* ACTIVITY
Restate word for word, and only, the lines that extend from the line containing "Google Cloud terms" through the end of the records below.

Source data:
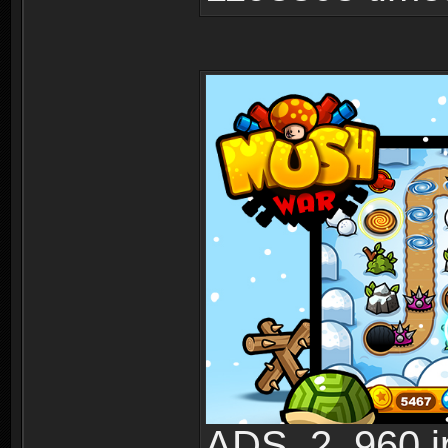
ADS_2_960.jp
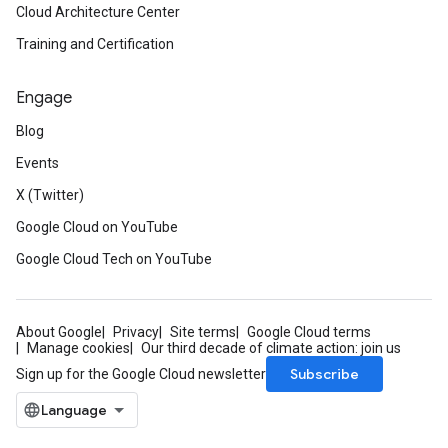
Cloud Architecture Center
Training and Certification
Engage
Blog
Events
X (Twitter)
Google Cloud on YouTube
Google Cloud Tech on YouTube
About Google
Privacy
Site terms
Google Cloud terms
Manage cookies
Our third decade of climate action: join us
Subscribe
Sign up for the Google Cloud newsletter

* RESPONSE BELOW
Google Cloud terms
Manage cookies
Our third decade of climate action: join us
Subscribe
Sign up for the Google Cloud newsletter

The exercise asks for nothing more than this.